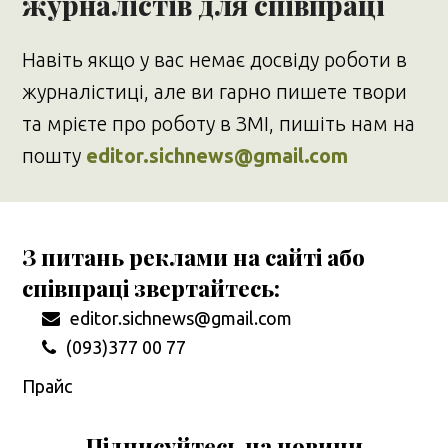
журналістів для співпраці
Навіть якщо у вас немає досвіду роботи в
журналістиці, але ви гарно пишете твори
та мрієте про роботу в ЗМІ, пишіть нам на
пошту
editor.sichnews@gmail.com
З питань реклами на сайті або
співпраці звертайтесь:
editor.sichnews@gmail.com
(093)377 00 77
Прайс
Підписуйтесь на новини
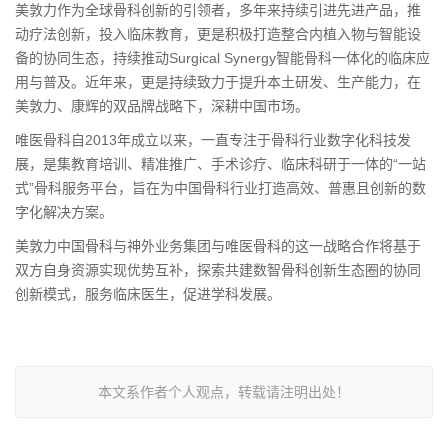
美敦力作为全球骨科创新的引领者，多年来持续引进先进产品，推
动疗法创新，投入临床教育，更是积极打造整合内植入物与智能设
备的协同生态，持续推动Surgical Synergy智能骨科一体化的临床应
用与普及。近年来，更是持续致力于提升本土研发、生产能力，在
美敦力、康辉的双品牌战略下，深耕中国市场。
唯医骨科自2013年成立以来，一直专注于骨科行业数字化科技发
展，是集教育培训、精准推广、手术诊疗、临床科研于一体的“一站
式”骨科服务平台，旨在为中国骨科行业打造高效、普惠且创新的数
字化解决方案。
美敦力中国骨科与神外业务集团与唯医骨科的这一战略合作将基于
双方自身资源实现优势互补，探索共建数智骨科创新生态圈的协同
创新模式，服务临床医生，促进学科发展。
本文系作者个人观点，转载请注明出处！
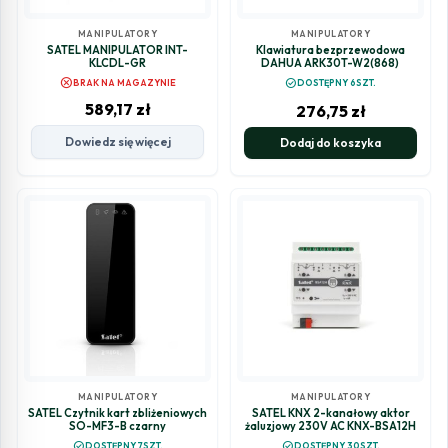
MANIPULATORY
MANIPULATORY
SATEL MANIPULATOR INT-
Klawiatura bezprzewodowa
KLCDL-GR
DAHUA ARK30T-W2(868)
cancel
check_circle
BRAK NA MAGAZYNIE
DOSTĘPNY 6SZT.
589,17
zł
276,75
zł
Dowiedz się więcej
Dodaj do koszyka
MANIPULATORY
MANIPULATORY
SATEL Czytnik kart zbliżeniowych
SATEL KNX 2-kanałowy aktor
SO-MF3-B czarny
żaluzjowy 230V AC KNX-BSA12H
check_circle
check_circle
DOSTĘPNY 7SZT.
DOSTĘPNY 30SZT.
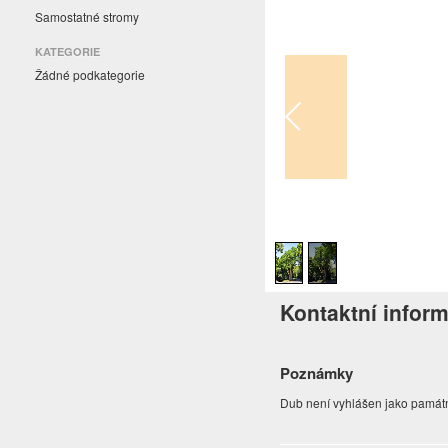
Samostatné stromy
KATEGORIE
Žádné podkategorie
1
/
2
Kontaktní infor
Poznámky
Dub není vyhlášen jako památn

_ _ _

Instructions for the task:
Once the pictures are set aside, repeat each entry exactly as it stands.

Answer to this exercise:
журналістів для співпраці
Навіть якщо у вас немає досвіду роботи в
журналістиці, але ви гарно пишете твори
та мрієте про роботу в ЗМІ, пишіть нам на
пошту
editor.sichnews@gmail.com
З питань реклами на сайті або
співпраці звертайтесь:
editor.sichnews@gmail.com
(093)377 00 77
Прайс
Підписуйтесь на новини
美敦力作为全球骨科创新的引领者，多年来持续引进先进产品，推
动疗法创新，投入临床教育，更是积极打造整合内植入物与智能设
备的协同生态，持续推动Surgical Synergy智能骨科一体化的临床应
用与普及。近年来，更是持续致力于提升本土研发、生产能力，在
美敦力、康辉的双品牌战略下，深耕中国市场。
唯医骨科自2013年成立以来，一直专注于骨科行业数字化科技发
展，是集教育培训、精准推广、手术诊疗、临床科研于一体的“一站
式”骨科服务平台，旨在为中国骨科行业打造高效、普惠且创新的数
字化解决方案。
美敦力中国骨科与神外业务集团与唯医骨科的这一战略合作将基于
双方自身资源实现优势互补，探索共建数智骨科创新生态圈的协同
创新模式，服务临床医生，促进学科发展。
本文系作者个人观点，转载请注明出处！
MANIPULATORY
MANIPULATORY
SATEL MANIPULATOR INT-
Klawiatura bezprzewodowa
KLCDL-GR
DAHUA ARK30T-W2(868)
cancel
check_circle
BRAK NA MAGAZYNIE
DOSTĘPNY 6SZT.
589,17
zł
276,75
zł
Dowiedz się więcej
Dodaj do koszyka
MANIPULATORY
MANIPULATORY
SATEL Czytnik kart zbliżeniowych
SATEL KNX 2-kanałowy aktor
SO-MF3-B czarny
żaluzjowy 230V AC KNX-BSA12H
check_circle
check_circle
DOSTĘPNY 7SZT.
DOSTĘPNY 30SZT.
Samostatné stromy
KATEGORIE
Žádné podkategorie
1
/
2
Kontaktní infor
Poznámky
Dub není vyhlášen jako památn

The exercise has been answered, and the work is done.